Post Transcriptional Regulation of Gene Expression
AU-rich sequence motifs in the 3' untranslated regions of mRNAs (AREs) appear to be involved in regulating the stability of the molecules. Specific RNA binding proteins were shown to bind to these AREs and stimulate a 3' to 5' exonuclease activity in the "exosome". Due to the apparent absence of transcriptional regulation, posttranscriptional regulation of mRNA stability by trans-splicing and decapping and 3' AREs plays a major role in trypanosomes.
The Exosome
The exosome is a complex of 10 or so proteins that are involved in degradation of RNA. The exosome has been studied in T. brucei by Estevez et al. (2003). See figure below from this paper.

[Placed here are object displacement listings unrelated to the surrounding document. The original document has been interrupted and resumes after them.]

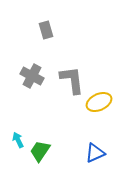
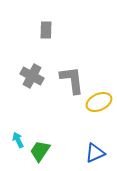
gray rectangle: rotated 18 degrees clockwise
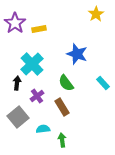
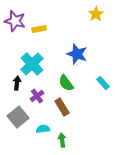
purple star: moved 2 px up; rotated 20 degrees counterclockwise
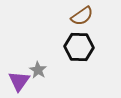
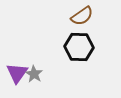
gray star: moved 4 px left, 4 px down
purple triangle: moved 2 px left, 8 px up
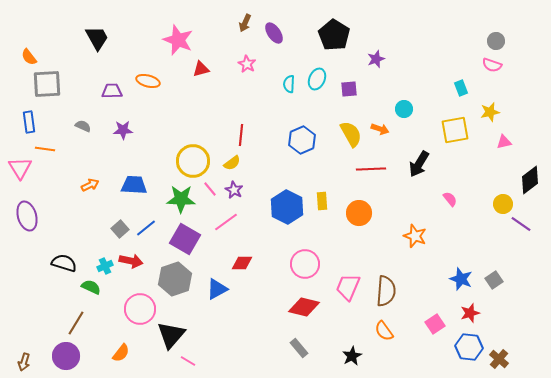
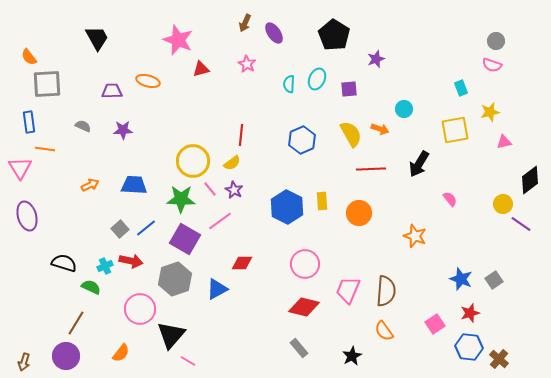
pink line at (226, 222): moved 6 px left, 1 px up
pink trapezoid at (348, 287): moved 3 px down
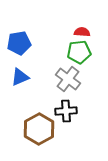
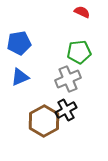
red semicircle: moved 20 px up; rotated 21 degrees clockwise
gray cross: rotated 30 degrees clockwise
black cross: moved 1 px up; rotated 25 degrees counterclockwise
brown hexagon: moved 5 px right, 8 px up
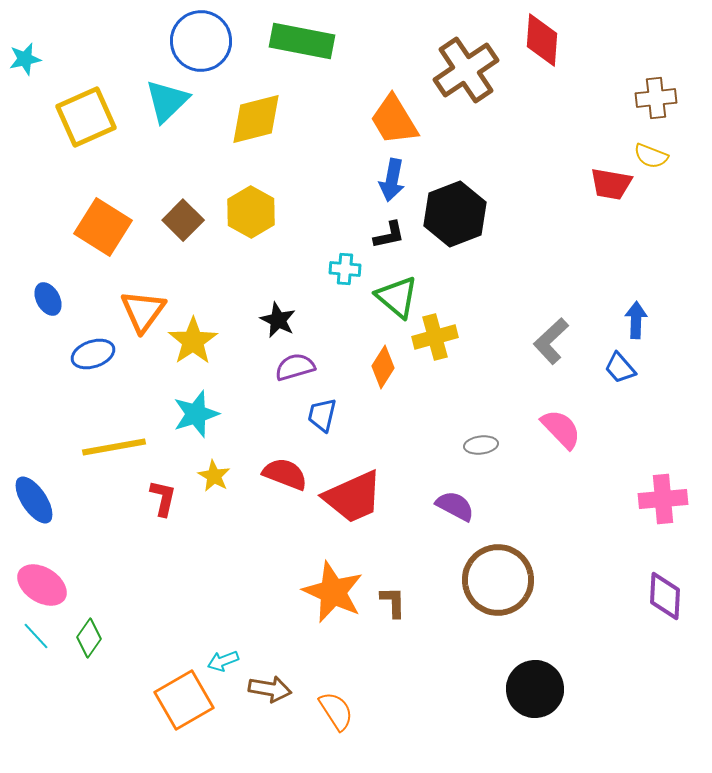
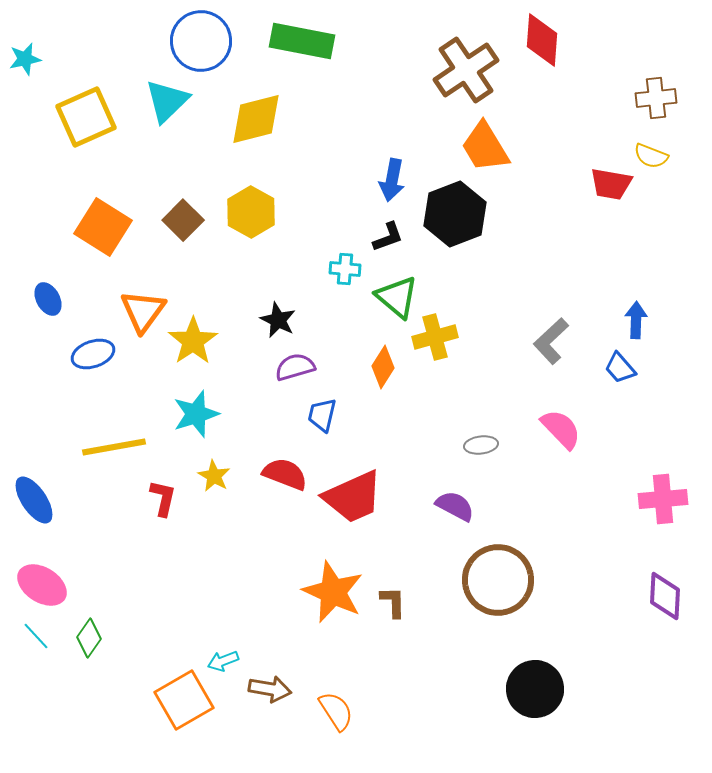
orange trapezoid at (394, 120): moved 91 px right, 27 px down
black L-shape at (389, 235): moved 1 px left, 2 px down; rotated 8 degrees counterclockwise
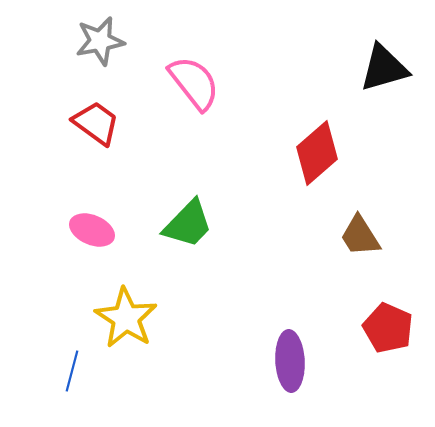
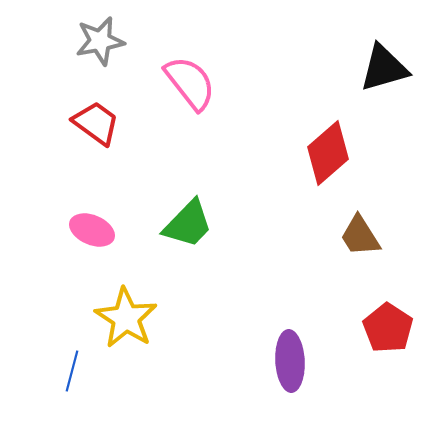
pink semicircle: moved 4 px left
red diamond: moved 11 px right
red pentagon: rotated 9 degrees clockwise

Summary schematic depicting the T. brucei exosome interactions from the two-hybrid analysis (panel A) and from the co-depletion experiments (Figs. 2 and 3). RNase PH-like subunits are represented as circles, S1 domain proteins are shown as triangles, and the remaining subunits are represented as squares. The names of the RNase PH-like human homologues are shown in parentheses. Two-hybrid interactions detected in both directions are shown in thick solid lines; those detected only in one direction are shown in thin solid lines. TbEAP3 and TbRRP40 self-interactions are not shown. The interactions described elsewhere for the components of the human and yeast exosomes are shown in dashed lines. Those T. brucei subunits for which depletion results in co-depletion of both TbRRP4 and TbRRP45 are filled in dark gray; the subunits for which depletion results in co-depletion of only TbRRP4 are filled in light gray, and those subunits for which depletion does not cause co-depletion of neither TbRRP4 or TbRRP45 are shown as empty shapes.
From D'Orso et al. (2003). Comparison of RNA-processing mechanisms in (a) yeast and mammalian cells and (b) trypanosomes. The overall steps (blue boxes) forming part of mRNA maturation processes (after transcription) are shown in both cell types. Molecules forming part of the different RNA processing mechanisms are indicated. The grey circle in the nucleus of trypanosome cells indicates the presence of a trans-splicing and polyadenylation machinery. Abbreviations: A, adenylic acid; ARE, AU-rich element; AUBP, AU-rich RNA-binding protein; CBP, cap-binding complex; DCP, decapping complex; eIF, eukaryotic translation initiation factor; EJC, exon-junction complex; hnRNP, heteronuclear ribonucleoprotein; HuR, human RNA-binding protein; In, intron; m7G-cap, tri-methyl-guanosine or CAP structure; mRNA, messenger RNA; NPC, nuclear pore complex; PABP, poly(A)-binding protein; PARN, poly(A)-ribonuclease; RNA Pol II, RNA polymerase II; SL, spliced leader; TcUBP, Trypanosoma cruzi U-rich-binding protein; TBP, TATA-binding protein.
Major RNA binding proteins in trypanosomes:
Taken from same paper.
Questions:
1. What are two novel features of transcription in trypanosomes?
2. Why do you think th at it has been so difficult to identify a Pol II promoter in trypanosomes?
3. What type of genetic regulation is used in trypanosomes - transcriptional, post transcriptional or translational?
4. Why is the trans splicing of the SL a possible target for chemotherapy?
5. How is mRNA turnover regulated in trypanosomes?